Tuesday, June 26, 2007

The SEC Is Trying to Catch Up With The New Credit Market Infrastructure

Although many will blame the SEC for being late. Sometimes these things need to play out so you can see the effect as opposed to trying to anticipate an outcome, getting it wrong, and still seeing the effect. From the WSJ:

The Securities and Exchange Commission has opened about a dozen investigations involving complex bundled financial products, as well as the related near-collapse of two Bear Stearns hedge funds that invested in the subprime-mortgage market.

Responding to a question at a House committee hearing, SEC Chairman Christopher Cox said the agency's enforcement division has "about 12 investigations" involving collateralized debt obligations, or CDOs, and collateralized loan obligations, or CLOs.

People familiar with the matter said the SEC's enforcement division also has opened a preliminary investigation into the issues surrounding the Bear Stearns hedge funds . . .

Earlier this year, the SEC enforcement division formed a subprime working group, which is looking at a range of topics from the securitization process to troubled subprime issuers. One area of concern involves the lack of accurate pricing in the CDO market.

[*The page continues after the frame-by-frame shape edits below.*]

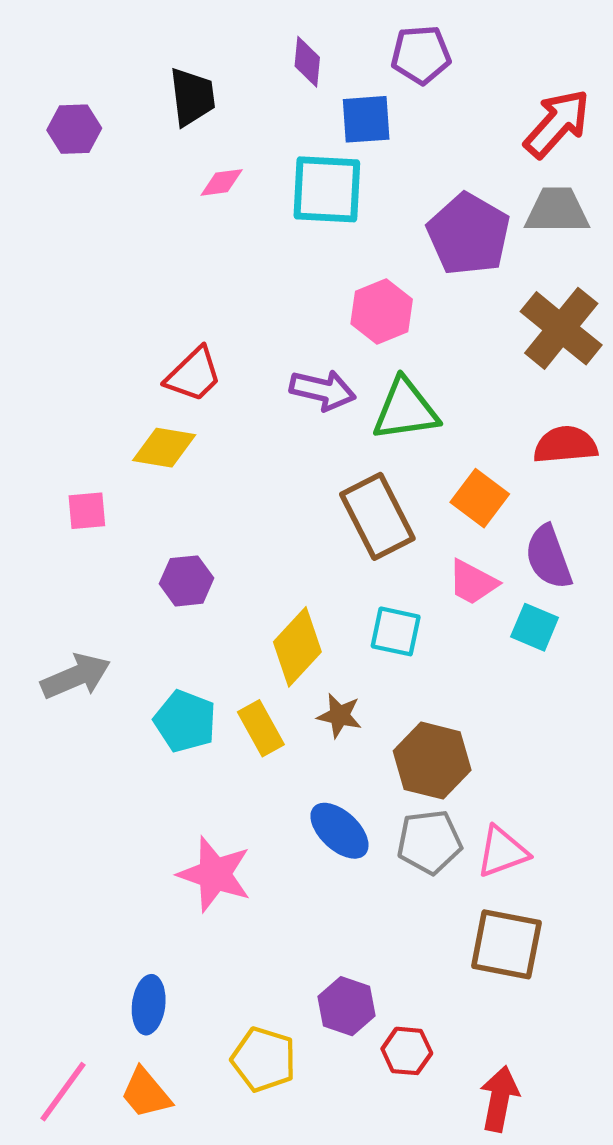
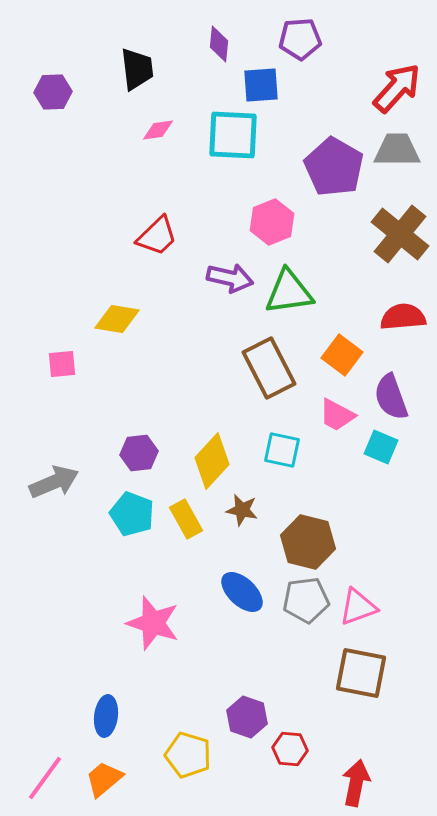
red trapezoid: (194, 375) -> (157, 236), moved
purple hexagon: (187, 581) -> (139, 453), moved
orange trapezoid: (146, 1093) -> (104, 779), turned 90

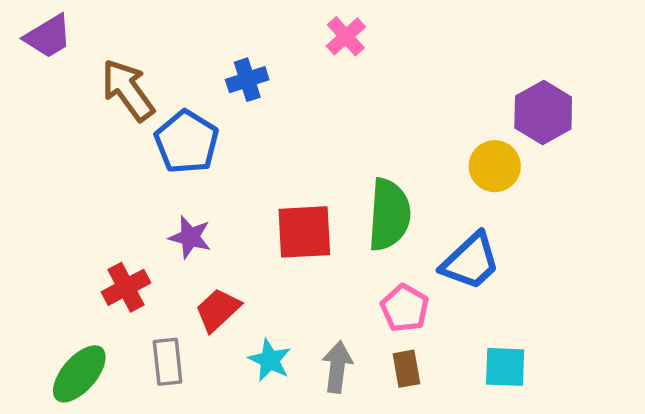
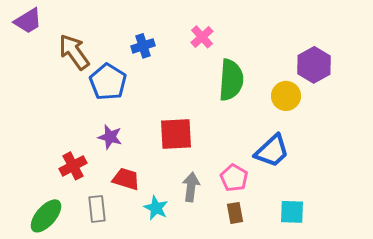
pink cross: (346, 36) -> (202, 37), moved
green semicircle: (389, 215) -> (231, 80), moved
red trapezoid: (218, 310) -> (126, 179), turned 60
gray arrow: (337, 367) -> (191, 187), moved

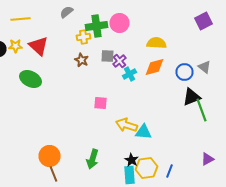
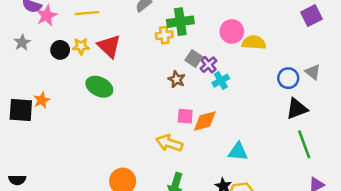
pink circle: (120, 23) -> (232, 31), moved
gray square: (108, 56) -> (194, 58), turned 32
brown star: (82, 60) -> (177, 79), moved
orange diamond: (154, 67) -> (205, 121), moved
green line: (202, 110) -> (304, 144), moved
yellow arrow: (126, 125) -> (169, 143), moved

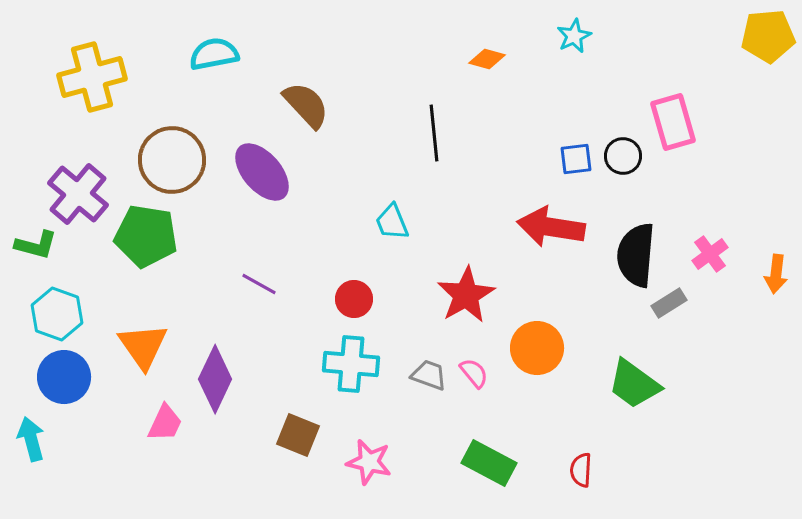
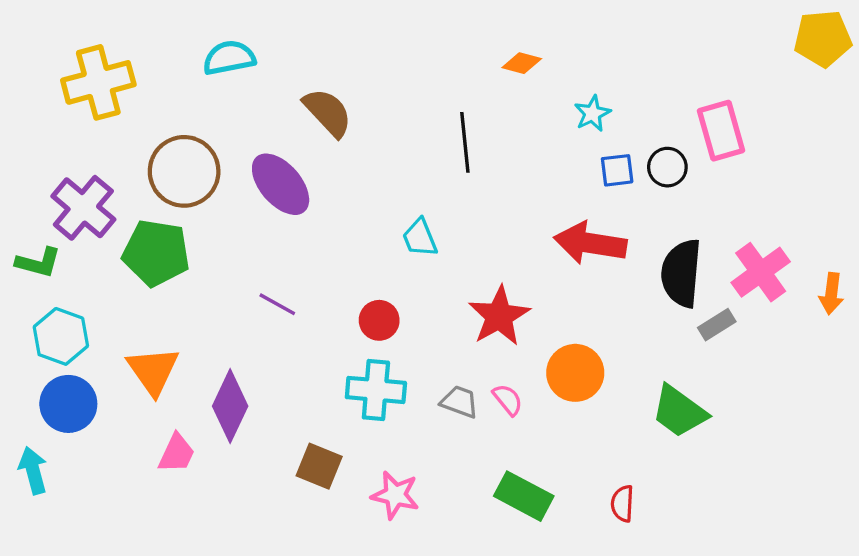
cyan star: (574, 36) -> (592, 113), moved
pink cross: (710, 254) -> (761, 272), size x1.5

Pricing could also prove to be an issue in the now-pulled public offering of Everquest Financial Ltd., a company backed by Bear Stearns and its two hedge funds. The company in May filed with the SEC to go public, with Bear Stearns as underwriter. . . . In creating Everquest last fall, Bear transferred to Everquest equity in 10 CDOs, the riskiest slice offered by these vehicles. Observers have questioned Bear Stearns's ability to value those assets, given that it was essentially both buyer and seller.

Mr. Cox said the SEC's market-regulation division was monitoring the situation at Bear Stearns to ensure it didn't risk upsetting the financial system.